Blackstone has long told investors that its tax rate “could increase significantly” if it abandoned the partnership structure that allows it to pay less tax on carried interest.

In a regulatory filing earlier this month, it added new language flagging the draft California law and stating that several states were giving “heightened consideration” to a carried interest levy.

Blackstone cited the federal tax cuts signed into law last year by President Donald Trump as the impetus for the state initiatives.

The new federal law cut the tax bills of many wealthy Americans while failing to change the treatment of carried interest, despite its being a loophole Mr Trump criticised for allowing hedge fund and private equity managers to “make a fortune” and “pay no tax”, which he called “ridiculous”.

The American Investment Council, the lobby group for the private equity industry, said it “strongly opposes” proposals that seek to change the tax treatment of carried interest capital gains to ordinary income.

“We also oppose efforts in states to enact punitive additional state taxes on carried interest capital gains,” the group said. “Private equity is responsible for pumping hundreds of billions of dollars into the US economy and strengthening thousands of businesses each year in all 50 states.
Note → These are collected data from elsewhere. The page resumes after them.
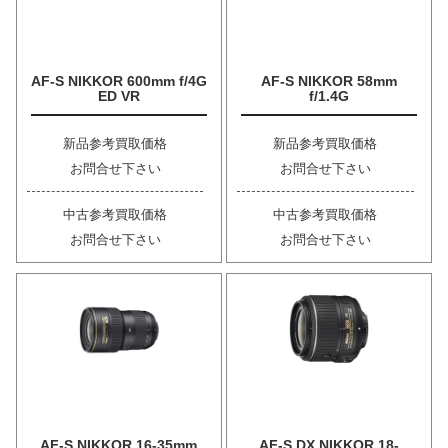
AF-S NIKKOR 600mm f/4G
AF-S NIKKOR 58mm
ED VR
f/1.4G
新品参考買取価格
新品参考買取価格
お問合せ下さい
お問合せ下さい
中古参考買取価格
中古参考買取価格
お問合せ下さい
お問合せ下さい
AF-S NIKKOR 16-35mm
AF-S DX NIKKOR 18-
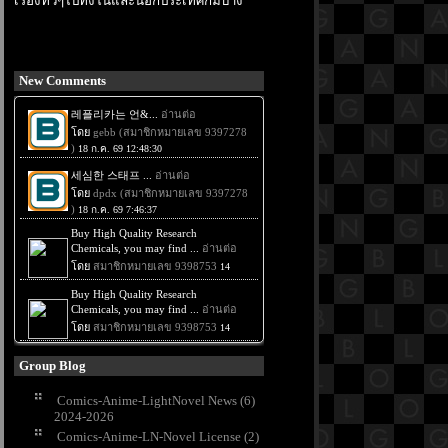
เรื่องทั่วๆไปทั้งในและนอกประเทศก็มีบ้าง
New Comments
Group Blog
Comics-Anime-LightNovel News (6)
2024-2026
Comics-Anime-LN-Novel License (2)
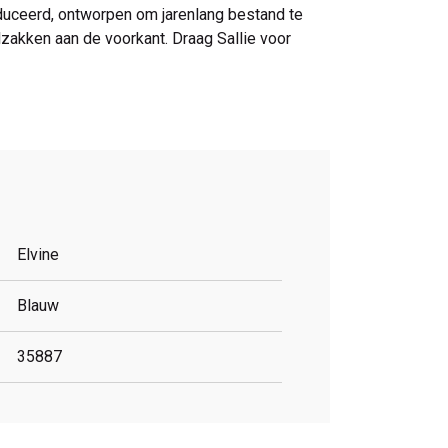
oduceerd, ontworpen om jarenlang bestand te
zakken aan de voorkant. Draag Sallie voor
Elvine
Blauw
35887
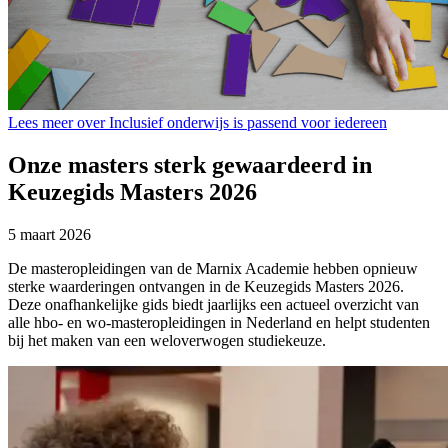
Lees meer over Inclusief onderwijs is passend voor iedereen
Onze masters sterk gewaardeerd in
Keuzegids Masters 2026
5 maart 2026
De masteropleidingen van de Marnix Academie hebben opnieuw
sterke waarderingen ontvangen in de Keuzegids Masters 2026.
Deze onafhankelijke gids biedt jaarlijks een actueel overzicht van
alle hbo- en wo-masteropleidingen in Nederland en helpt studenten
bij het maken van een weloverwogen studiekeuze.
Raising taxes on carried interest capital gains would remove a key incentive for entrepreneurial risk-taking.”

The Managed Funds Association, an industry group that represents hedge funds, has spent $27.8m in its lobbying efforts on issues including carried interest since 2007, according to data compiled by Hedge Clippers from Senate lobbying disclosures.

Earlier this month, KKR became the second listed buyout group to scrap its partnership structure and abandon the carried interest tax break voluntarily, betting that it had more to gain from a simpler structure that could lift its share price by generating more demand for its shares.

But the firm’s billionaire founders receive investment income through a separate partnership vehicle that still qualifies for the tax break. This week’s negotiations in California could eventually prove costly for one of them: buyout pioneer George Roberts is based 100 miles away from the state capital, in Menlo Park.